Berlin-Women: Hanna Nagel (10.06.1907-14.03.1975), Grafikerin und Malerin

Berlin-Women

Hanna Nagel, Selbstportrait 1929, Bild: weimarart.blogspot.com
Hanna Nagel, Selbstportrait 1929, Bild: weimarart.blogspot.com

„So verschieden eine Frau von einem Mann ist, so verschieden sind auch die Äußerungen der Seele. Entsprechend ist Frauenkunst etwas völlig anderes als Männerkunst.

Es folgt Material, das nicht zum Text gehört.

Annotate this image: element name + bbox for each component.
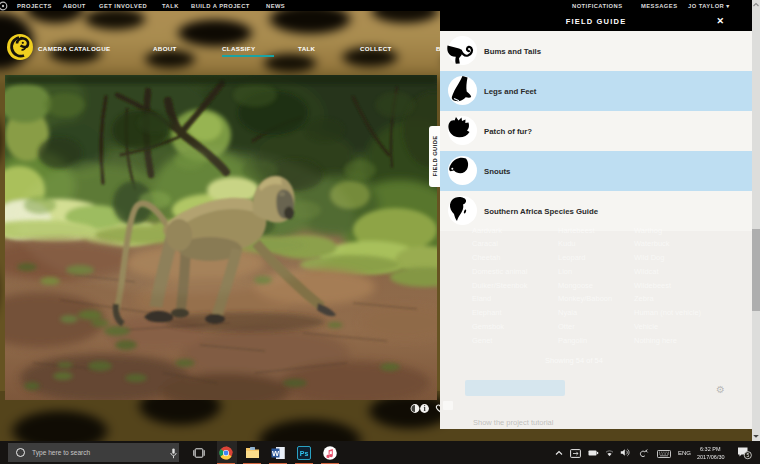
svg-text:W: W xyxy=(272,448,280,457)
svg-text:5: 5 xyxy=(746,452,749,458)
svg-text:Ps: Ps xyxy=(300,450,309,457)
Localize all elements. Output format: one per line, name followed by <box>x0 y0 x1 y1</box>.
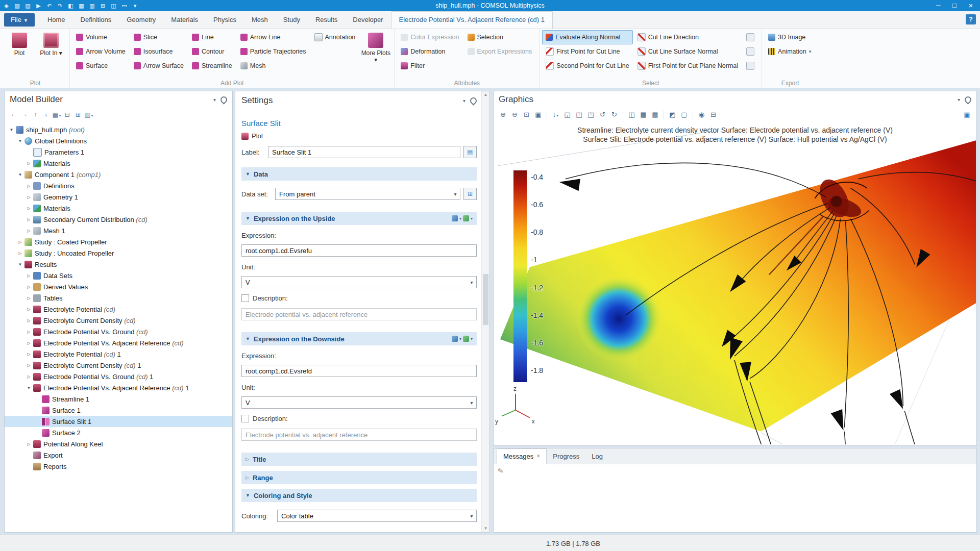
description-checkbox[interactable] <box>241 294 249 302</box>
tree-item-secondary-current-distribution[interactable]: ▷Secondary Current Distribution (cd) <box>5 214 232 225</box>
tree-item-ship-hull-mph[interactable]: ▼ship_hull.mph (root) <box>5 124 232 135</box>
scroll-down-icon[interactable]: ▼ <box>482 525 489 532</box>
plot-button[interactable]: Plot <box>241 132 477 140</box>
run-icon[interactable]: ▶ <box>33 0 44 11</box>
volume-button[interactable]: Volume <box>72 30 129 44</box>
expand-icon[interactable]: ▷ <box>25 184 33 188</box>
pin-icon[interactable] <box>469 96 478 105</box>
tree-item-materials[interactable]: ▷Materials <box>5 203 232 214</box>
tab-progress[interactable]: Progress <box>547 449 585 464</box>
tree-item-electrode-potential-vs-ground-1[interactable]: ▷Electrode Potential Vs. Ground (cd) 1 <box>5 371 232 382</box>
file-menu-button[interactable]: File▼ <box>4 13 35 27</box>
expand-icon[interactable]: ▷ <box>16 251 24 256</box>
minimize-button[interactable]: ─ <box>930 0 946 11</box>
tree-item-streamline-1[interactable]: Streamline 1 <box>5 393 232 405</box>
expand-icon[interactable]: ▷ <box>25 330 33 334</box>
copy-icon[interactable]: ▦ <box>76 0 87 11</box>
default-view-icon[interactable]: ↓▾ <box>550 111 561 118</box>
back-icon[interactable]: ← <box>9 111 19 118</box>
tree-item-materials[interactable]: ▷Materials <box>5 158 232 169</box>
tab-mesh[interactable]: Mesh <box>244 11 276 29</box>
tab-developer[interactable]: Developer <box>345 11 390 29</box>
tree-item-study-uncoated-propeller[interactable]: ▷Study : Uncoated Propeller <box>5 247 232 259</box>
tree-item-mesh-1[interactable]: ▷Mesh 1 <box>5 225 232 236</box>
rotate-ccw-icon[interactable]: ↺ <box>597 111 608 118</box>
tab-geometry[interactable]: Geometry <box>119 11 163 29</box>
tree-item-geometry-1[interactable]: ▷Geometry 1 <box>5 191 232 203</box>
close-button[interactable]: × <box>963 0 979 11</box>
undo-icon[interactable]: ↶ <box>44 0 55 11</box>
comsol-logo-icon[interactable]: ◈ <box>1 0 12 11</box>
expand-icon[interactable]: ▷ <box>25 217 33 222</box>
chevron-down-icon[interactable]: ▾ <box>463 98 465 104</box>
chevron-down-icon[interactable]: ▾ <box>958 97 960 103</box>
dataset-combo[interactable]: From parent▾ <box>275 188 460 200</box>
window-icon[interactable]: ⊞ <box>97 0 108 11</box>
expand-icon[interactable]: ▷ <box>25 442 33 446</box>
selection-button[interactable]: Selection <box>464 30 536 44</box>
expand-icon[interactable]: ▷ <box>25 352 33 357</box>
tab-home[interactable]: Home <box>40 11 73 29</box>
tree-item-global-definitions[interactable]: ▼Global Definitions <box>5 135 232 146</box>
projection-icon[interactable]: ◫ <box>626 111 637 118</box>
animation-button[interactable]: Animation▾ <box>765 44 815 59</box>
evaluate-along-normal-button[interactable]: Evaluate Along Normal <box>542 30 632 44</box>
isosurface-button[interactable]: Isosurface <box>130 44 187 59</box>
detach-window-icon[interactable]: ▣ <box>962 111 972 118</box>
replace-expression-icon[interactable] <box>452 215 458 221</box>
section-header-data[interactable]: ▼ Data <box>241 167 477 181</box>
tab-materials[interactable]: Materials <box>163 11 206 29</box>
section-header-coloring[interactable]: ▼ Coloring and Style <box>241 489 477 502</box>
cut-icon[interactable]: ◧ <box>65 0 76 11</box>
particle-trajectories-button[interactable]: Particle Trajectories <box>237 44 310 59</box>
tree-item-reports[interactable]: Reports <box>5 461 232 472</box>
section-header-title[interactable]: ▷ Title <box>241 453 477 466</box>
tab-physics[interactable]: Physics <box>206 11 244 29</box>
desktop-layout-icon[interactable]: ▭ <box>119 0 130 11</box>
arrow-volume-button[interactable]: Arrow Volume <box>72 44 129 59</box>
expand-icon[interactable]: ▷ <box>25 285 33 289</box>
tree-item-electrode-potential-vs-adjacent-reference[interactable]: ▷Electrode Potential Vs. Adjacent Refere… <box>5 337 232 348</box>
plot-in-button[interactable]: Plot In ▾ <box>35 30 67 58</box>
chevron-down-icon[interactable]: ▾ <box>459 337 461 341</box>
zoom-out-icon[interactable]: ⊖ <box>509 111 520 118</box>
cut-line-direction-button[interactable]: Cut Line Direction <box>634 30 742 44</box>
tab-results[interactable]: Results <box>308 11 345 29</box>
tree-item-study-coated-propeller[interactable]: ▷Study : Coated Propeller <box>5 236 232 247</box>
streamline-button[interactable]: Streamline <box>188 59 236 73</box>
tree-item-results[interactable]: ▼Results <box>5 259 232 270</box>
upside-expression-input[interactable]: root.comp1.cd.Evsrefu <box>241 244 477 257</box>
arrow-surface-button[interactable]: Arrow Surface <box>130 59 187 73</box>
help-button[interactable]: ? <box>966 14 976 24</box>
first-point-for-cut-line-button[interactable]: First Point for Cut Line <box>542 44 632 59</box>
surface-normal-button[interactable] <box>743 44 758 59</box>
move-down-icon[interactable]: ↓ <box>41 111 51 118</box>
tree-item-component-1[interactable]: ▼Component 1 (comp1) <box>5 169 232 180</box>
tree-item-potential-along-keel[interactable]: ▷Potential Along Keel <box>5 438 232 449</box>
scroll-up-icon[interactable]: ▲ <box>482 91 489 98</box>
filter-button[interactable]: Filter <box>397 59 462 73</box>
downside-description-input[interactable]: Electrode potential vs. adjacent referen… <box>241 429 477 441</box>
tab-electrode-potential-vs-adjacent-reference-cd-1[interactable]: Electrode Potential Vs. Adjacent Referen… <box>391 11 553 29</box>
paste-icon[interactable]: ▥ <box>87 0 97 11</box>
annotation-button[interactable]: Annotation <box>311 30 359 44</box>
edit-dataset-button[interactable]: ⊞ <box>463 188 477 200</box>
open-icon[interactable]: ▨ <box>12 0 22 11</box>
expand-icon[interactable]: ▷ <box>25 341 33 345</box>
tab-study[interactable]: Study <box>276 11 308 29</box>
zoom-in-icon[interactable]: ⊕ <box>498 111 508 118</box>
expand-icon[interactable]: ▷ <box>25 296 33 300</box>
redo-icon[interactable]: ↷ <box>55 0 65 11</box>
insert-expression-icon[interactable] <box>463 215 469 221</box>
expand-icon[interactable]: ▷ <box>16 240 24 244</box>
plot-button[interactable]: Plot <box>4 30 35 58</box>
tile-windows-icon[interactable]: ◫ <box>108 0 119 11</box>
show-options-icon[interactable]: ▦▾ <box>52 111 62 118</box>
slice-button[interactable]: Slice <box>130 30 187 44</box>
more-plots-button[interactable]: More Plots ▾ <box>360 30 391 64</box>
chevron-down-icon[interactable]: ▾ <box>213 97 216 103</box>
deformation-button[interactable]: Deformation <box>397 44 462 59</box>
collapse-icon[interactable]: ▼ <box>16 262 24 267</box>
mesh-button[interactable]: Mesh <box>237 59 310 73</box>
section-header-downside[interactable]: ▼ Expression on the Downside ▾ ▾ <box>241 332 477 345</box>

Meinen Blättern soll man ansehen, daß sie von einer Frau herrühren.“Die Künstlerin Hanna Nagel war fest von der Existenz einer weiblichen Kunst überzeugt und machte die Rolle der Frau zum Hauptthema ihrer Kunst. Am 14.03. jährt sich ihr Todestag zum 40. Mal.

 

Hanna Nagel (10.06.1907-14.03.1975) ist eine deutsche Grafikerin, Illustratorin und Malerin. Sie zählt zu den Hauptvertreter/innen der Neuen Sachlichkeit. Die Künstlerin stammt aus einer Kaufmannsfamilie, die früh ihre künstlerische Begabung erkannte und förderte. Sie besuchte eine Mädchenschule in Heidelberg und machte im Anschluss eine Buchbinderlehre. Ab 1925 studierte sie an der Landeskunstschule Karlsruhe u.a. bei Karl Hubbuch, Wilhelm Schnarrenberger und Hermann Gehri. In der Radierklasse von Walter Conz wurde sie Meisterschülerin. 1929 zog sie nach Berlin, wo sie ab 1930 an den Vereinten Staatsschulen für Kunst und Angewandte Kunst, u.a. bei Emil Orlik und Hans Meid lernte. 1932 schloss sie das Studium ab. Mit ihrem Mann, dem Künstler Hans Fischer, den sie 1931 geheiratet hatte, ging sie 1933-1936 nach Rom. Beide wurden mit dem Rompeis der Villa Massimo ausgezeichnet.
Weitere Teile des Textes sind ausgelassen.